Hyderabad Professor Turns 50 Tons of Plastic Waste Into Fuel, Producing 200 Litres of Petrol Daily

In a remarkable example of homegrown innovation and environmental leadership, Satish Kumar, a mechanical-engineering professor from Hyderabad, has developed a breakthrough solution for one of the world’s biggest problems — plastic waste.

Since 2016, Kumar has converted over 50 tons of non-recyclable plastic into usable fuel through a specialized three-step pyrolysis technique: heating, gasification, and condensation. The result? A clean-burning petrol substitute created from what would otherwise choke landfills and oceans.

Using approximately 200 kg of mixed plastic waste, his system produces around 200 litres of petrol per day, which he sells to local industries for just ₹40 per litre—nearly half the price of commercial petrol.
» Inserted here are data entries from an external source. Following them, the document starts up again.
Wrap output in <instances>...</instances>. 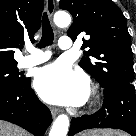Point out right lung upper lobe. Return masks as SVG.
<instances>
[{"mask_svg":"<svg viewBox=\"0 0 136 136\" xmlns=\"http://www.w3.org/2000/svg\"><path fill=\"white\" fill-rule=\"evenodd\" d=\"M42 9L43 0H0V63H17L14 49L34 40Z\"/></svg>","mask_w":136,"mask_h":136,"instance_id":"1","label":"right lung upper lobe"}]
</instances>
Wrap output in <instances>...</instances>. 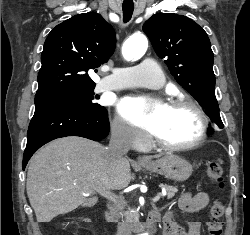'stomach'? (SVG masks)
Returning <instances> with one entry per match:
<instances>
[{
	"label": "stomach",
	"instance_id": "stomach-1",
	"mask_svg": "<svg viewBox=\"0 0 250 235\" xmlns=\"http://www.w3.org/2000/svg\"><path fill=\"white\" fill-rule=\"evenodd\" d=\"M141 166L176 182L187 180L193 171L192 165L188 161L174 154H167L155 161L141 164Z\"/></svg>",
	"mask_w": 250,
	"mask_h": 235
}]
</instances>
Importantly, his process requires no large water usage, emits no harmful gases (thanks to its vacuum-based reaction chamber), and works with mixed plastics without the need for segregation, barring PVC and PET.

Beyond the technical achievement, Kumar’s work stands as a powerful reminder that environmental change doesn’t always need massive corporations or billion-dollar budgets. Sometimes, it begins with one person who refuses to wait.

His pioneering effort demonstrates that waste can become opportunity, and innovation can come from anywhere, inspiring a new generation to rethink sustainability in India and beyond.